Some of the costliest properties in Asia are located in this ward. Most of the ward was developed by the British, and the area still has remnants of a bygone era. But the high-profile area also has an unusual problem of contaminated water supply. Over the years, its problems — lack of parking space, hawkers taking over pavements and crowded streets — have not improved, but have been aggravated. With increasing real estate prices, slowly crumbling infrastructure and a huge floating population, many business houses made their way out of Nariman Point to either Lower Parel or Bandra Kurla Complex (BKC).
Despite this, it is one of the few wards in the city that doesn’t face the problem of bad roads or overflowing nullahs as compared to various wards in the city’s suburbs. According to observers, it is one of the few well-maintained and open-defecation free wards.
To tackle the parking issue and to control the haphazard parking on the roads and outside housing societies, the Brihanmumbai Municipal Corporation (BMC) in 2015 had introduced a parking policy that involved permits and increasing charges by 300%. The pilot project was to be implemented in A ward. However, following objections, citizens along with BJP MLA Raj Purohit from Colaba got a stay from the BJP-led government at the state. Two years later, the problem has worsened with no solution from the state. “Initially, we thought after staying the policy, the BJP government will come with a tightened and better policy to solve traffic and parking issues. However, nothing has moved in that direction,”said Pervez Cooper, vice-president, Clean Heritage Colaba Resident Association.

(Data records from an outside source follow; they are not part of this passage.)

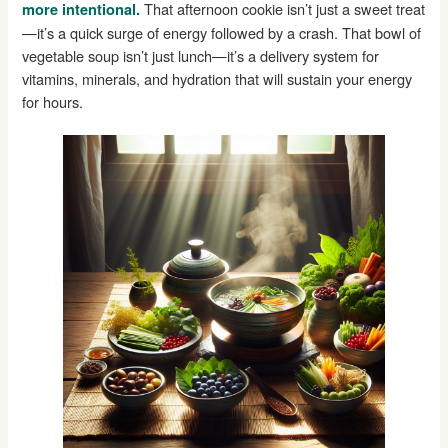
That afternoon cookie isn’t just a sweet treat
more intentional.
—it’s a quick surge of energy followed by a crash. That bowl of
vegetable soup isn’t just lunch—it’s a delivery system for
vitamins, minerals, and hydration that will sustain your energy
for hours.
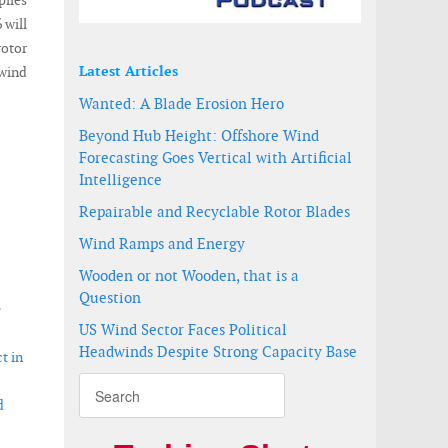
piles
 will
rotor
Latest Articles
 wind
Wanted: A Blade Erosion Hero
Beyond Hub Height: Offshore Wind
Forecasting Goes Vertical with Artificial
Intelligence
Repairable and Recyclable Rotor Blades
Wind Ramps and Energy
Wooden or not Wooden, that is a
Question
e
US Wind Sector Faces Political
Headwinds Despite Strong Capacity Base
t in
d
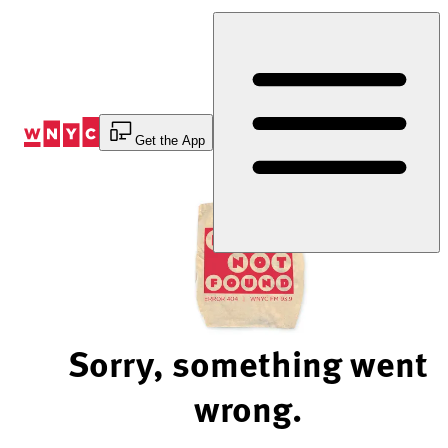
Skip
to
Content
Get the App
Sorry, something went
wrong.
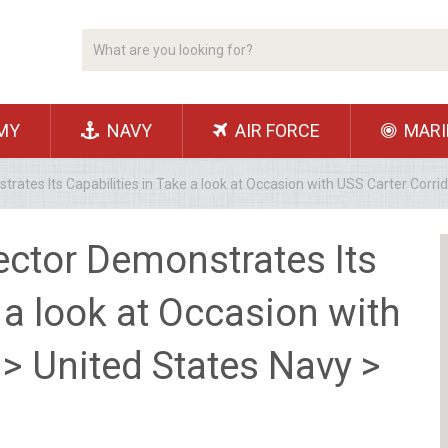
MY
NAVY
AIR FORCE
MARI
rates Its Capabilities in Take a look at Occasion with USS Carter Corri
ector Demonstrates Its
 a look at Occasion with
 > United States Navy >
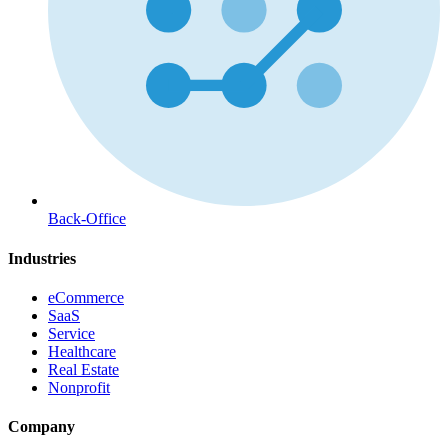
Back-Office
Industries
eCommerce
SaaS
Service
Healthcare
Real Estate
Nonprofit
Company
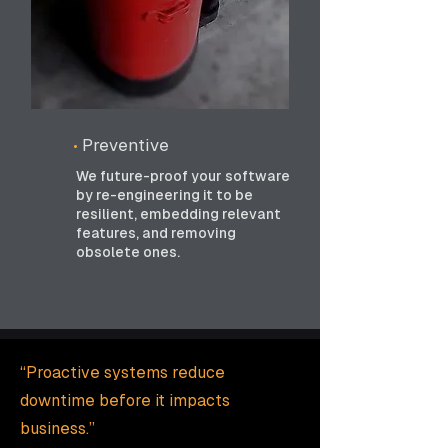
•
Preventive
We future-proof your software
by re-engineering it to be
resilient, embedding relevant
features, and removing
obsolete ones.
“Proactive systems reduce
downtime before it impacts
business.”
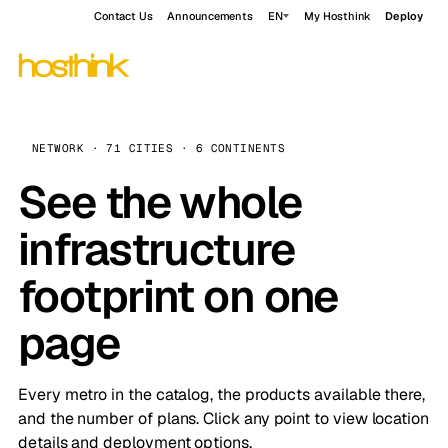
Contact Us
Announcements
EN
My Hosthink
Deploy
NETWORK · 71 CITIES · 6 CONTINENTS
See the whole
infrastructure
footprint on one
page
Every metro in the catalog, the products available there,
and the number of plans. Click any point to view location
details and deployment options.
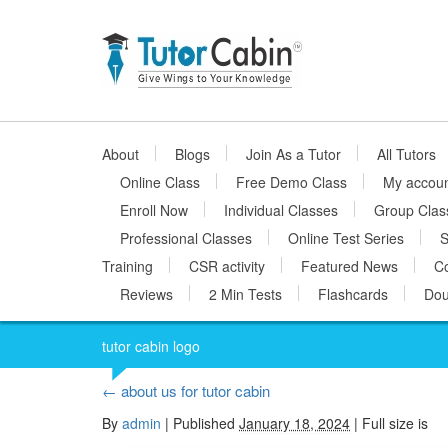
About
Blogs
Join As a Tutor
All Tutors
Online Class
Free Demo Class
My accou
Enroll Now
Individual Classes
Group Clas
Professional Classes
Online Test Series
S
Training
CSR activity
Featured News
Co
Reviews
2 Min Tests
Flashcards
Dou
tutor cabin logo
←
about us for tutor cabin
By
admin
|
Published
January 18, 2024
| Full size is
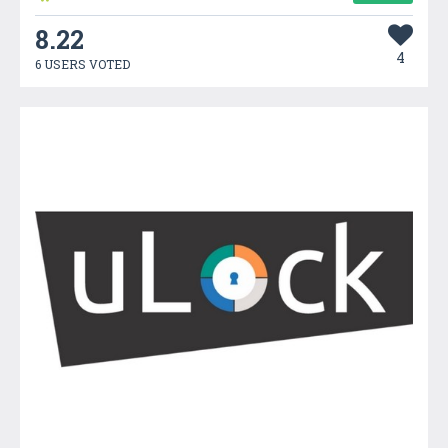
8.22
4
6 USERS VOTED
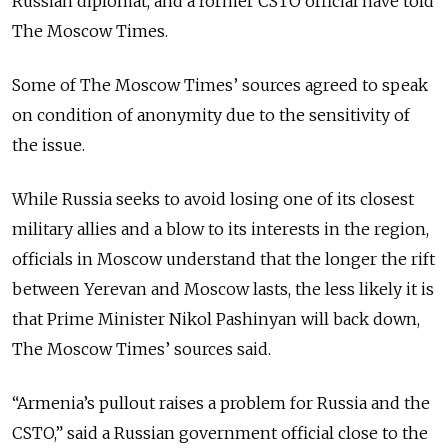
Russian diplomat, and a former CSTO official have told
The Moscow Times.
Some of The Moscow Times’ sources agreed to speak
on condition of anonymity due to the sensitivity of
the issue.
While Russia seeks to avoid losing one of its closest
military allies and a blow to its interests in the region,
officials in Moscow understand that the longer the rift
between Yerevan and Moscow lasts, the less likely it is
that Prime Minister Nikol Pashinyan will back down,
The Moscow Times’ sources said.
“Armenia’s pullout raises a problem for Russia and the
CSTO,” said a Russian government official close to the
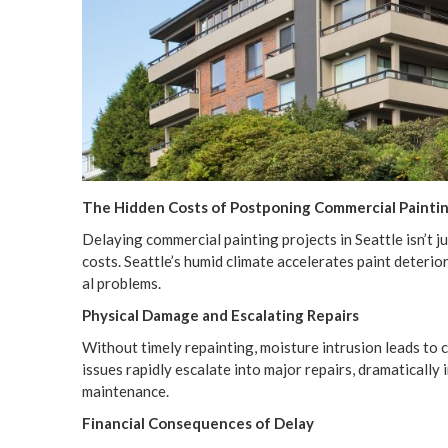
The Hid­den Costs of Post­pon­ing Com­mer­cial Paint­i
Delay­ing com­mer­cial paint­ing projects in Seat­tle isn’t ju
costs. Seattle’s humid cli­mate accel­er­ates paint dete­ri­o­
al problems.
Phys­i­cal Dam­age and Esca­lat­ing Repairs
With­out time­ly repaint­ing, mois­ture intru­sion leads to
issues rapid­ly esca­late into major repairs, dra­mat­i­cal­ly
maintenance.
Finan­cial Con­se­quences of Delay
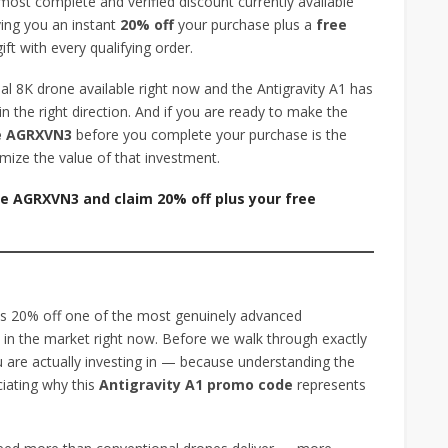
most complete and verified discount currently available
ing you an instant
20% off
your purchase plus a
free
ft with every qualifying order.
al 8K drone available right now and the Antigravity A1 has
n the right direction. And if you are ready to make the
de AGRXVN3
before you complete your purchase is the
mize the value of that investment.
de AGRXVN3 and claim 20% off plus your free
?
s 20% off one of the most genuinely advanced
 in the market right now. Before we walk through exactly
 are actually investing in — because understanding the
eciating why this
Antigravity A1 promo code
represents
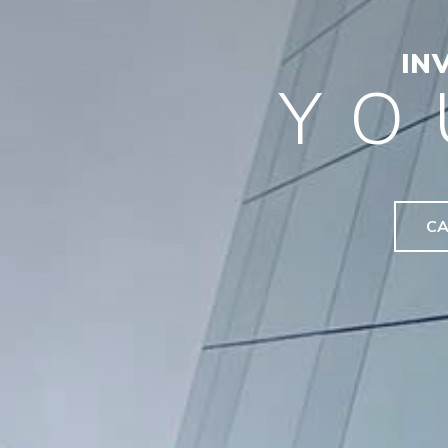
IN
YO
CA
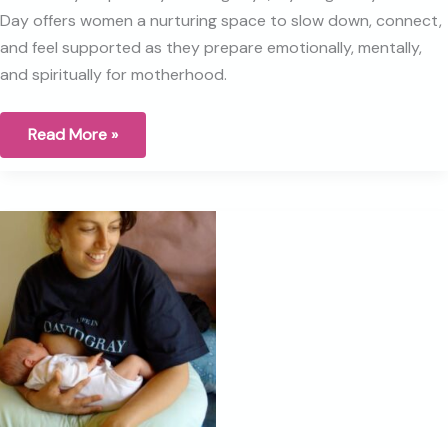
Day offers women a nurturing space to slow down, connect,
and feel supported as they prepare emotionally, mentally,
and spiritually for motherhood.
Why
Read More »
I
Created
the
Pregnancy
Retreat
Day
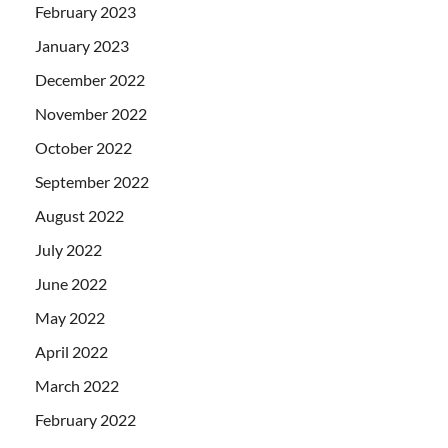
February 2023
January 2023
December 2022
November 2022
October 2022
September 2022
August 2022
July 2022
June 2022
May 2022
April 2022
March 2022
February 2022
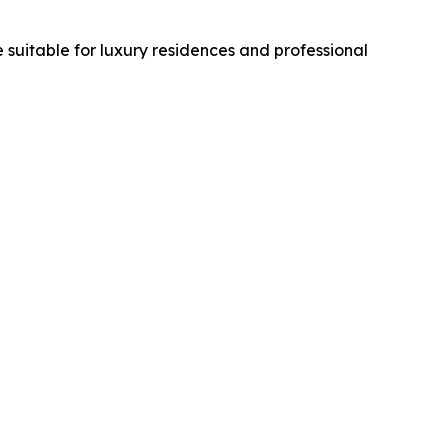
suitable for luxury residences and professional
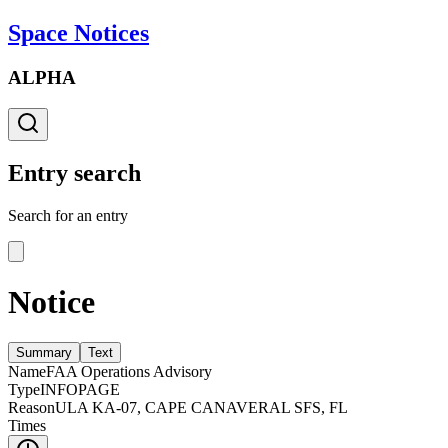
Space Notices
ALPHA
Entry search
Search for an entry
Notice
Summary
Text
Name
FAA Operations Advisory
Type
INFOPAGE
Reason
ULA KA-07, CAPE CANAVERAL SFS, FL
Times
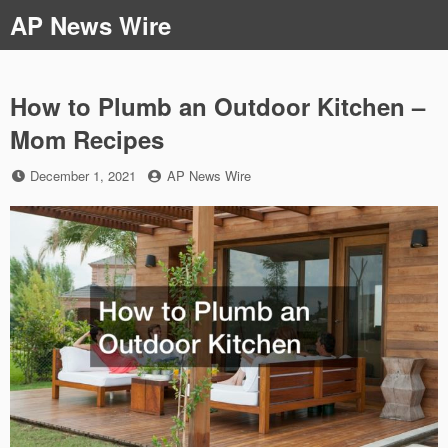
Skip
AP News Wire
to
content
How to Plumb an Outdoor Kitchen –
Mom Recipes
Posted
by
December 1, 2021
AP News Wire
on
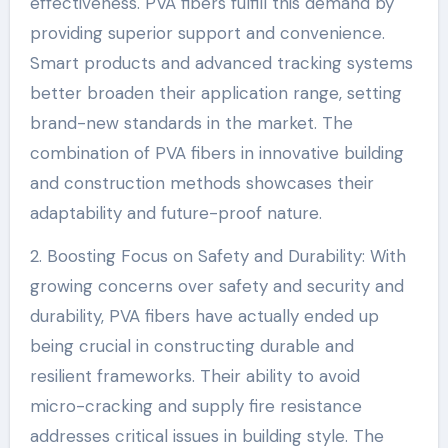
effectiveness. PVA fibers fulfill this demand by
providing superior support and convenience.
Smart products and advanced tracking systems
better broaden their application range, setting
brand-new standards in the market. The
combination of PVA fibers in innovative building
and construction methods showcases their
adaptability and future-proof nature.
2. Boosting Focus on Safety and Durability: With
growing concerns over safety and security and
durability, PVA fibers have actually ended up
being crucial in constructing durable and
resilient frameworks. Their ability to avoid
micro-cracking and supply fire resistance
addresses critical issues in building style. The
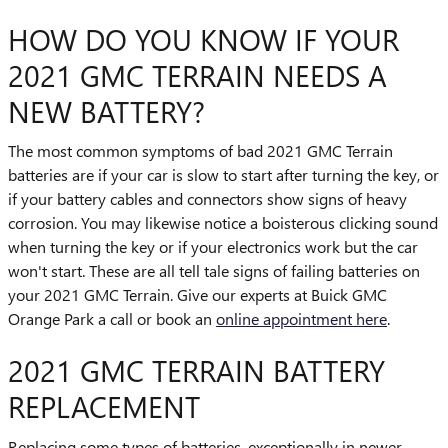
HOW DO YOU KNOW IF YOUR
2021 GMC TERRAIN NEEDS A
NEW BATTERY?
The most common symptoms of bad 2021 GMC Terrain
batteries are if your car is slow to start after turning the key, or
if your battery cables and connectors show signs of heavy
corrosion. You may likewise notice a boisterous clicking sound
when turning the key or if your electronics work but the car
won't start. These are all tell tale signs of failing batteries on
your 2021 GMC Terrain. Give our experts at Buick GMC
Orange Park a call or book an
online appointment here
.
2021 GMC TERRAIN BATTERY
REPLACEMENT
Replacing some types of batteries, exceptionally in newer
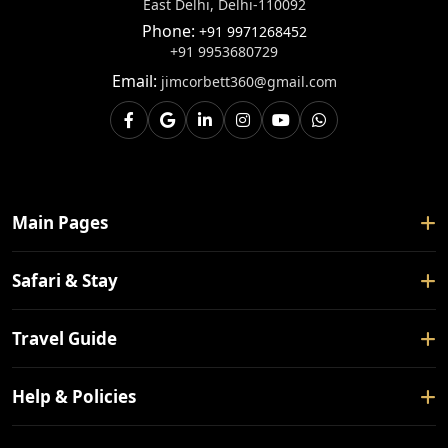
East Delhi, Delhi-110092
Phone:
+91 9971268452
+91 9953680729
Email:
jimcorbett360@gmail.com
Main Pages
Home
Safari & Stay
About Us
Safari Booking
Travel Guide
Contact Us
Tour Packages
Blogs
How To Reach
Help & Policies
Forest Rest House
Nearby Places
Hotels
Privacy Policy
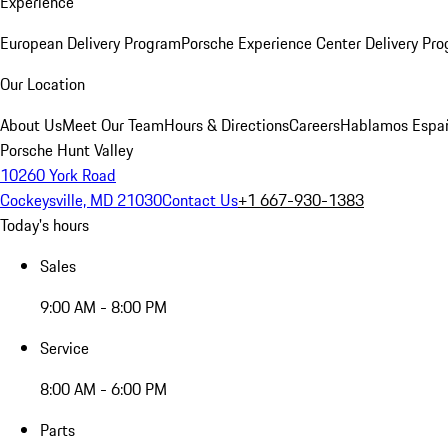
Experience
European Delivery Program
Porsche Experience Center Delivery Pr
Our Location
About Us
Meet Our Team
Hours & Directions
Careers
Hablamos Espa
Porsche Hunt Valley
10260 York Road
Cockeysville, MD 21030
Contact Us
+1 667-930-1383
Today's hours
Sales
9:00 AM - 8:00 PM
Service
8:00 AM - 6:00 PM
Parts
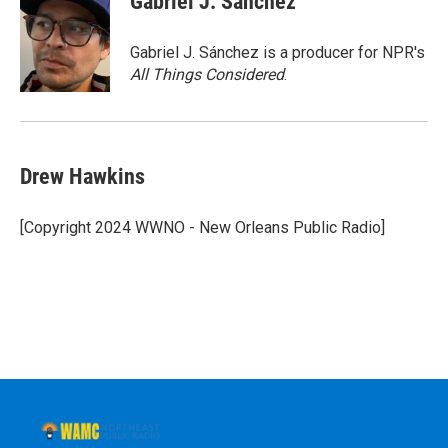
Gabriel J. Sánchez
b
t
e
s
o
e
d
k
o
r
I
y
Gabriel J. Sánchez is a producer for NPR's
k
n
All Things Considered
.
Drew Hawkins
[Copyright 2024 WWNO - New Orleans Public Radio]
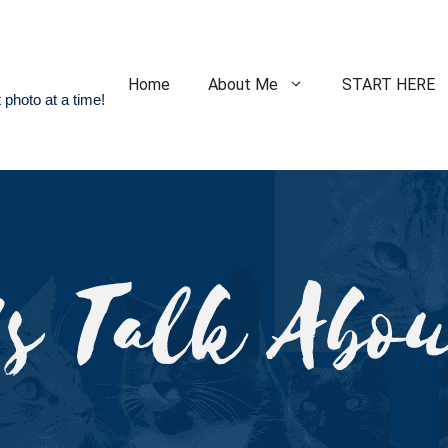
Home
About Me
START HERE
 photo at a time!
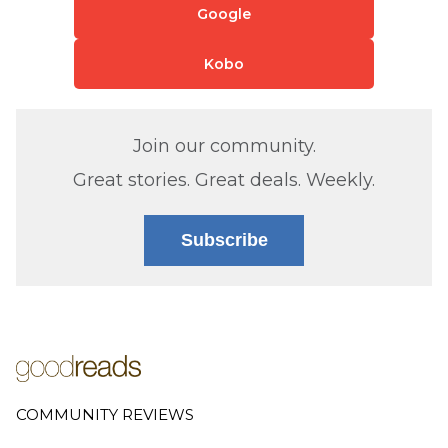
Google
Kobo
Join our community.
Great stories. Great deals. Weekly.
Subscribe
COMMUNITY REVIEWS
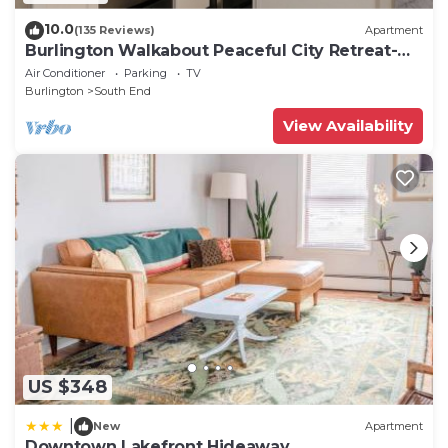
10.0
(135 Reviews)
Apartment
Burlington Walkabout Peaceful City Retreat-
Walk to EVERYTHING downtown.
Air Conditioner
Parking
TV
Burlington
South End
View Availability
US $348
|
New
Apartment
Downtown Lakefront Hideaway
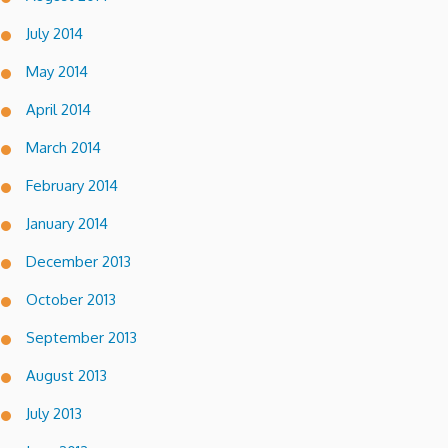
July 2014
May 2014
April 2014
March 2014
February 2014
January 2014
December 2013
October 2013
September 2013
August 2013
July 2013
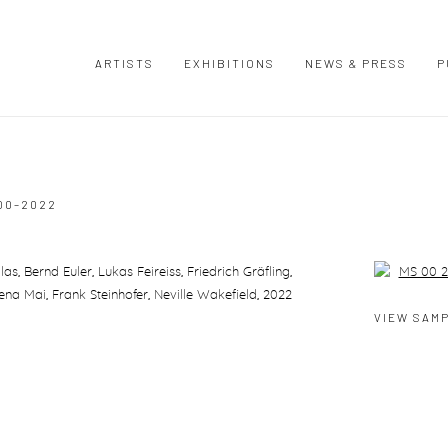
ARTISTS
EXHIBITIONS
NEWS & PRESS
P
00–2022
 Bernd Euler, Lukas Feireiss, Friedrich Gräfling,
Open a large
na Mai, Frank Steinhofer, Neville Wakefield, 2022
VIEW SAM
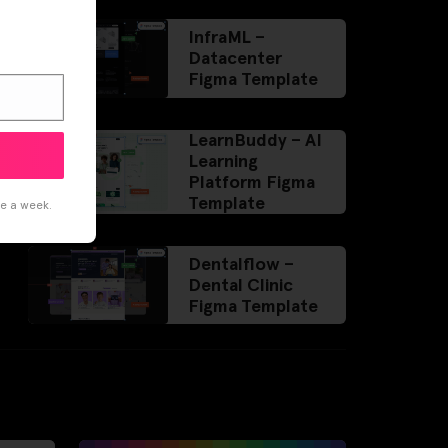
InfraML –
Datacenter
Figma Template
LearnBuddy – AI
Learning
Platform Figma
Template
ce a week.
Dentalflow –
Dental Clinic
Figma Template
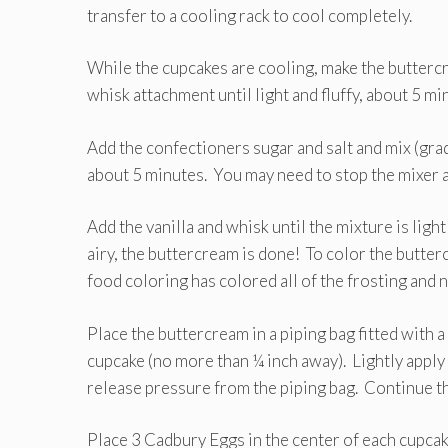
transfer to a cooling rack to cool completely.
While the cupcakes are cooling, make the
buttercr
whisk attachment until light and fluffy, about 5 mi
Add the confectioners sugar and salt and mix (gradu
about 5 minutes. You may need to stop the mixer a
Add the vanilla and whisk until the mixture is lig
airy, the buttercream is done! To color the butter
food coloring has colored all of the frosting and 
Place the buttercream in a piping bag fitted with a
cupcake (no more than ¼ inch away). Lightly apply 
release pressure from the piping bag. Continue th
Place 3 Cadbury Eggs in the center of each cupcak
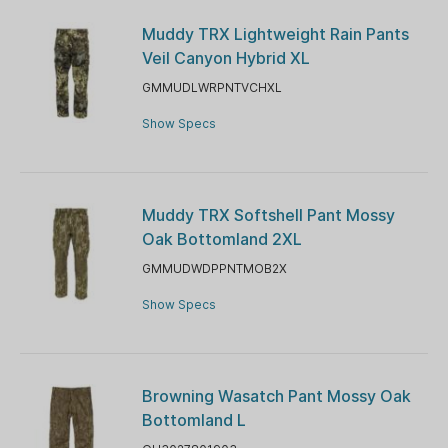
Muddy TRX Lightweight Rain Pants
Veil Canyon Hybrid XL
GMMUDLWRPNTVCHXL
Show Specs
Muddy TRX Softshell Pant Mossy
Oak Bottomland 2XL
GMMUDWDPPNTMOB2X
Show Specs
Browning Wasatch Pant Mossy Oak
Bottomland L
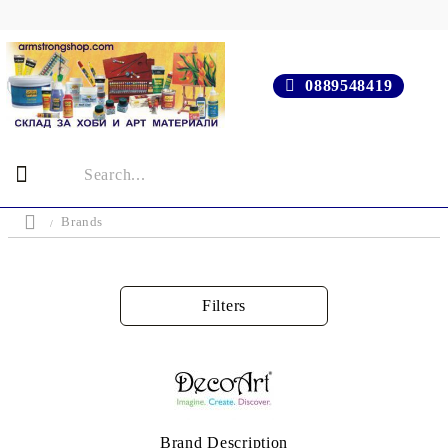
0889548419
Brands
Filters
Brand Description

Another pressing issue is the lack of footpath for pedestrians. While the tony areas of the city do not face water contamination, the slum clusters in the area are among the worst affected because of it. Some slum pockets always face water shortage.
In addition to the tony areas of Cuffe Parade and Colaba, the ward is also home to the oldest inhabitants of the city. The ward has the largest fisherman colony, Machimar Nagar, who are unhappy with the current state of affairs and are fighting the multi-crore coastal road project that can potentially harm their livelihood. “In all these years, I have not seen the local corporator coming and meeting our community or trying to solve our problems. We have been fighting tooth and nail against the coastal road but never got any support from the corporators, who claim to represent us in the civic body,” said Pramella Shinde, a fisherwoman from the area.
While traditionally, the area has voted for the Congress, the BJP is making a serious bid to win seats here. It plans to woo fisherfolk by promising the redevelopment of fishing villages here and the elite by supporting citizen groups. The area has a strong presence of citizen groups and activism with the fight for open spaces starting from here. With this in mind, BJP has managed to get the city’s sole citizen corporator to win the 2012 civic elections from ward 227, Makrand Narvekar, into the party. It has now fielded two earlier citizen corporators from the area, increasing the chances of winning two out of the three wards - 227 and 226. “We will support the candidate who can develop the area and BJP has time and again proven that they are pro-development,” said Irfan Merchant, a member of My Dream Colaba, the citizen group which supported Narvekar to join BJP.